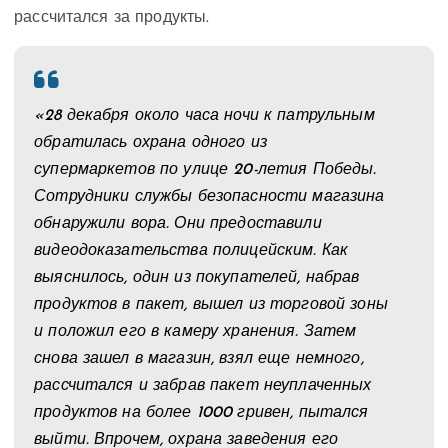
рассчитался за продукты.
«28 декабря около часа ночи к патрульным
обратилась охрана одного из
супермаркетов по улице 20-летия Победы.
Сотрудники службы безопасности магазина
обнаружили вора. Они предоставили
видеодоказательства полицейским. Как
выяснилось, один из покупателей, набрав
продуктов в пакет, вышел из торговой зоны
и положил его в камеру хранения. Затем
снова зашел в магазин, взял еще немного,
рассчитался и забрав пакет неуплаченных
продуктов на более 1000 гривен, пытался
выйти. Впрочем, охрана заведения его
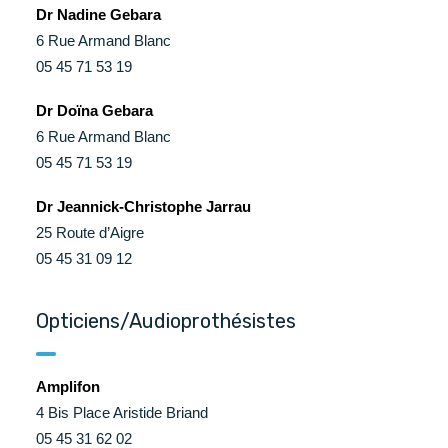
Dr Nadine Gebara
6 Rue Armand Blanc
05 45 71 53 19
Dr Doïna Gebara
6 Rue Armand Blanc
05 45 71 53 19
Dr Jeannick-Christophe Jarrau
25 Route d’Aigre
05 45 31 09 12
Opticiens/Audioprothésistes
Amplifon
4 Bis Place Aristide Briand
05 45 31 62 02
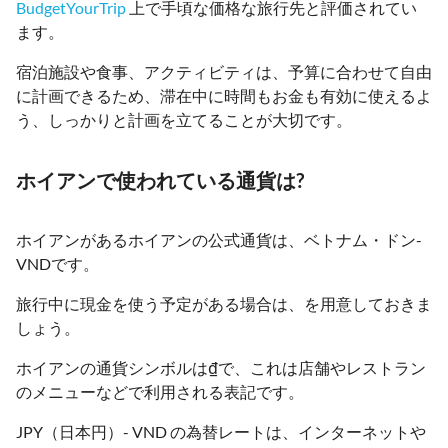
BudgetYourTrip
上で手頃な価格な旅行先と評価されてい
ます。
宿泊施設や食事、アクティビティは、予算に合わせて自由
に計画できるため、滞在中に時間もお金も有効に使えるよ
う、しっかりと計画を立てることが大切です。
ホイアンで使われている通貨は?
ホイアンがあるホイアンの公式通貨は、ベトナム・ドン-
VNDです。
旅行中に現金を使う予定がある場合は、を用意しておきま
しょう。
ホイアンの通貨シンボルは₫で、これは店舗やレストラン
のメニューなどで利用される表記です。
JPY（日本円）- VND の為替レートは、インターネットや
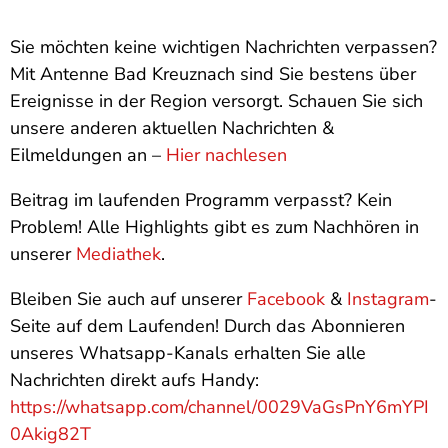
Sie möchten keine wichtigen Nachrichten verpassen?
Mit Antenne Bad Kreuznach sind Sie bestens über
Ereignisse in der Region versorgt. Schauen Sie sich
unsere anderen aktuellen Nachrichten &
Eilmeldungen an –
Hier nachlesen
Beitrag im laufenden Programm verpasst? Kein
Problem! Alle Highlights gibt es zum Nachhören in
unserer
Mediathek
.
Bleiben Sie auch auf unserer
Facebook
&
Instagram
-
Seite auf dem Laufenden! Durch das Abonnieren
unseres Whatsapp-Kanals erhalten Sie alle
Nachrichten direkt aufs Handy:
https://whatsapp.com/channel/0029VaGsPnY6mYPI
0Akig82T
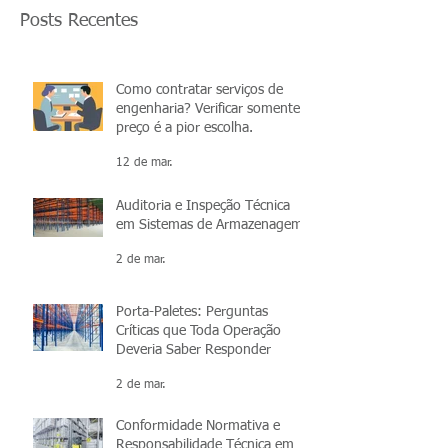
Posts Recentes
Como contratar serviços de
engenharia? Verificar somente o
preço é a pior escolha.
12 de mar.
Auditoria e Inspeção Técnica
em Sistemas de Armazenagem
2 de mar.
Porta-Paletes: Perguntas
Críticas que Toda Operação
Deveria Saber Responder
2 de mar.
Conformidade Normativa e
Responsabilidade Técnica em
--
## WORK REQUIRED
An exact reprint of every record is required, with the pictures omitted.

## SOLUTION
рассчитался за продукты.
«28 декабря около часа ночи к патрульным
обратилась охрана одного из
супермаркетов по улице 20-летия Победы.
Сотрудники службы безопасности магазина
обнаружили вора. Они предоставили
видеодоказательства полицейским. Как
выяснилось, один из покупателей, набрав
продуктов в пакет, вышел из торговой зоны
и положил его в камеру хранения. Затем
снова зашел в магазин, взял еще немного,
рассчитался и забрав пакет неуплаченных
продуктов на более 1000 гривен, пытался
выйти. Впрочем, охрана заведения его
Dr Nadine Gebara
6 Rue Armand Blanc
05 45 71 53 19
Dr Doïna Gebara
6 Rue Armand Blanc
05 45 71 53 19
Dr Jeannick-Christophe Jarrau
25 Route d’Aigre
05 45 31 09 12
Opticiens/Audioprothésistes
Amplifon
4 Bis Place Aristide Briand
05 45 31 62 02
BudgetYourTrip
上で手頃な価格な旅行先と評価されてい
ます。
宿泊施設や食事、アクティビティは、予算に合わせて自由
に計画できるため、滞在中に時間もお金も有効に使えるよ
う、しっかりと計画を立てることが大切です。
ホイアンで使われている通貨は?
ホイアンがあるホイアンの公式通貨は、ベトナム・ドン-
VNDです。
旅行中に現金を使う予定がある場合は、を用意しておきま
しょう。
ホイアンの通貨シンボルは₫で、これは店舗やレストラン
のメニューなどで利用される表記です。
JPY（日本円）- VND の為替レートは、インターネットや
Sie möchten keine wichtigen Nachrichten verpassen?
Mit Antenne Bad Kreuznach sind Sie bestens über
Ereignisse in der Region versorgt. Schauen Sie sich
unsere anderen aktuellen Nachrichten &
Eilmeldungen an –
Hier nachlesen
Beitrag im laufenden Programm verpasst? Kein
Problem! Alle Highlights gibt es zum Nachhören in
unserer
Mediathek
.
Bleiben Sie auch auf unserer
Facebook
&
Instagram
-
Seite auf dem Laufenden! Durch das Abonnieren
unseres Whatsapp-Kanals erhalten Sie alle
Nachrichten direkt aufs Handy:
https://whatsapp.com/channel/0029VaGsPnY6mYPI
0Akig82T
Posts Recentes
Como contratar serviços de
engenharia? Verificar somente o
preço é a pior escolha.
12 de mar.
Auditoria e Inspeção Técnica
em Sistemas de Armazenagem
2 de mar.
Porta-Paletes: Perguntas
Críticas que Toda Operação
Deveria Saber Responder
2 de mar.
Conformidade Normativa e
Responsabilidade Técnica em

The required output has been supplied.